Где-то в тумане что-то звало меня. Но что?

Этот зов я ощутил уже трижды и ни разу не откликнулся. А теперь…

– Шон.

– Да. – язык еле ворочался во рту.

– Я покрутил настройку. Тишина на всех частотах. Вообще не представляю, где мы.

– У меня в кармане куртки бренди. Глотни и расслабься.


Краем глаза я наблюдал, как Глен подносит к губам флягу. За последние месяцы я близко узнал этого мальчишку – так близко, как только могут узнать друг друга двое мужчин, сражающихся бок о бок. Не раз он спасал мне жизнь, и я не оставался в долгу.

Совместные полеты сближают. Глен рассказал немало о его деревушке в Иллинойсе, о доме, где выпестовали уже не одно поколение Керков, о колледже, в котором он учился на врача.
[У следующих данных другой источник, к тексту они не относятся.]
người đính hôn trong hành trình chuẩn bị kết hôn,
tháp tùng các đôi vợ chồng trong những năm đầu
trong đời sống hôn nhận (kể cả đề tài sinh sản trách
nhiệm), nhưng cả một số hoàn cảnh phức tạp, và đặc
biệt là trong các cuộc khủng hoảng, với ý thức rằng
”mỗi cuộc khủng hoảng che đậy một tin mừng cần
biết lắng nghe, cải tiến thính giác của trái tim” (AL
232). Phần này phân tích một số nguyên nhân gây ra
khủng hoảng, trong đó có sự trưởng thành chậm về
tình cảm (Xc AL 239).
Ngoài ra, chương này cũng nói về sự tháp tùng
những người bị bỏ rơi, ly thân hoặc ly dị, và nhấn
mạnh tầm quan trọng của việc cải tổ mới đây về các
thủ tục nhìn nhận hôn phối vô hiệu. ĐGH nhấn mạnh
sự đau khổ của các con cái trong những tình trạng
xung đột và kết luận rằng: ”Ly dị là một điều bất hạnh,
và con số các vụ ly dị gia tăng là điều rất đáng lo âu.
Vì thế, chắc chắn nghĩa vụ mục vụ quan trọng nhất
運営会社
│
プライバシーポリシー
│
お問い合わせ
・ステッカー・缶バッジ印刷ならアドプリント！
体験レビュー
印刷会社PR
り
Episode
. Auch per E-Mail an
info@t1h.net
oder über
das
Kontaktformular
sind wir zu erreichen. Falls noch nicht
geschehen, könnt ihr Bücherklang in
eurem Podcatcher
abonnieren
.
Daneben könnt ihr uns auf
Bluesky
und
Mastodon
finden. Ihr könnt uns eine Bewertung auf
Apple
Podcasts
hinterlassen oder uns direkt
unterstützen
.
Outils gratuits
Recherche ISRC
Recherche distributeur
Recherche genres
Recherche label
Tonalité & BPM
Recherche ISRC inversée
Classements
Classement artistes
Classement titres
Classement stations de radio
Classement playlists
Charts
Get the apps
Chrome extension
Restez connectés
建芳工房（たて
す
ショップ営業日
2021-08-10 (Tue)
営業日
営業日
Ему было что терять, не то что мне, ведь я с юных лет бесцельно болтался по свету и родных у меня не осталось. Но я понимал, что значат для Глена та деревушка и живущие в ней люди: будущее в любимых родных краях. Он вспоминал охоту в осенних лесах, горящий очаг в теплой лесной хижине, укутанные снегом окошки – многое, что было мне совершенно чуждо. И все же…
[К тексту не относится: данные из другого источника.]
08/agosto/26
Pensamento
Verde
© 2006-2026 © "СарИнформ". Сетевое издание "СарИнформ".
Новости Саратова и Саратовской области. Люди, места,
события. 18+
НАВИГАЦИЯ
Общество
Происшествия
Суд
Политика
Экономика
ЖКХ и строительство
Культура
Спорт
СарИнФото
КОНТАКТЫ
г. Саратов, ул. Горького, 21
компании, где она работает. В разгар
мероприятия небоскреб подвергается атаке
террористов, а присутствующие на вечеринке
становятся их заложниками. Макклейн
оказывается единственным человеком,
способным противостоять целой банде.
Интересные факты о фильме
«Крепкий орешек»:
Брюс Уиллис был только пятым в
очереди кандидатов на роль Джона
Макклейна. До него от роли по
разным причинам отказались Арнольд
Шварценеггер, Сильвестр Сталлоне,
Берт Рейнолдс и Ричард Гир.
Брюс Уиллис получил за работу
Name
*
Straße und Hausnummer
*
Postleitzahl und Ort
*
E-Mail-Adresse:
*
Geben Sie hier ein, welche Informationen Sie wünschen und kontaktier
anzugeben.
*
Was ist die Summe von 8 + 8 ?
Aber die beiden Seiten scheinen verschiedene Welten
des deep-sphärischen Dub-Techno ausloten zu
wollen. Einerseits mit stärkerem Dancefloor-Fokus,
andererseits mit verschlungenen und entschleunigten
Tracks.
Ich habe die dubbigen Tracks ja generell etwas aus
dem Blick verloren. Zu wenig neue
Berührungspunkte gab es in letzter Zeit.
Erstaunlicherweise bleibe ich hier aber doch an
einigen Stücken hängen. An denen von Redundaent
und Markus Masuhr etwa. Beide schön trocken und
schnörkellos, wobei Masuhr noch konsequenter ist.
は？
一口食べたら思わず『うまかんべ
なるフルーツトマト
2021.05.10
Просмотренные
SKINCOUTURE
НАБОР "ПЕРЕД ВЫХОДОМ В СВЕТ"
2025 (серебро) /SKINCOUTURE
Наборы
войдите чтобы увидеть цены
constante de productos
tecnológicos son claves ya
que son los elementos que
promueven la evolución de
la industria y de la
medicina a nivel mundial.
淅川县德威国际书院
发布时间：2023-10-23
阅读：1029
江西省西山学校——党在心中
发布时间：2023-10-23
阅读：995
– Когда все это закончится, приезжай к нам, – как-то предложил Глен. – Ты моим понравишься, да и они тебе тоже. Отпразднуем День благодарения. Мама такой гарнир к индейке готовит – ты отродясь ничего подобного не пробовал. И с Полой познакомлю.

День Благодарения мне случалось отмечать. В разных обстоятельствах. Однажды лакомился жареной мартышкой где-то в Венесуэле на берегу Ориноко. В другой раз был стейк из оленины в пампасах. Еще угощался запеченной собачатиной в горах Мексики, тогда это был для меня настоящий пир. Были и одинокие трапезы в Нью-Йорке, Лондоне, Порт-Саиде… Да черт с ним со всем. Я мог бы остепениться – в наследство достались кое-какие деньжата, и работу я нашел бы с легкостью. Но не хотел. Можете назвать это тягой к перемене мест. Неизбывное стремление к чему-то невыразимому, хмельные поиски неведомо чего…

Мои предки странствовали по туманным ирландским болотам в те давно позабытые дни, когда в Таре еще не воцарились короли, когда мужчины были одновременно и воинами, и бардами, и хватались то за меч, то за лиру. Во мне, Шоне О’Мара, огнем полыхала древняя кровь. Я не ведал покоя. Я… не ведал покоя.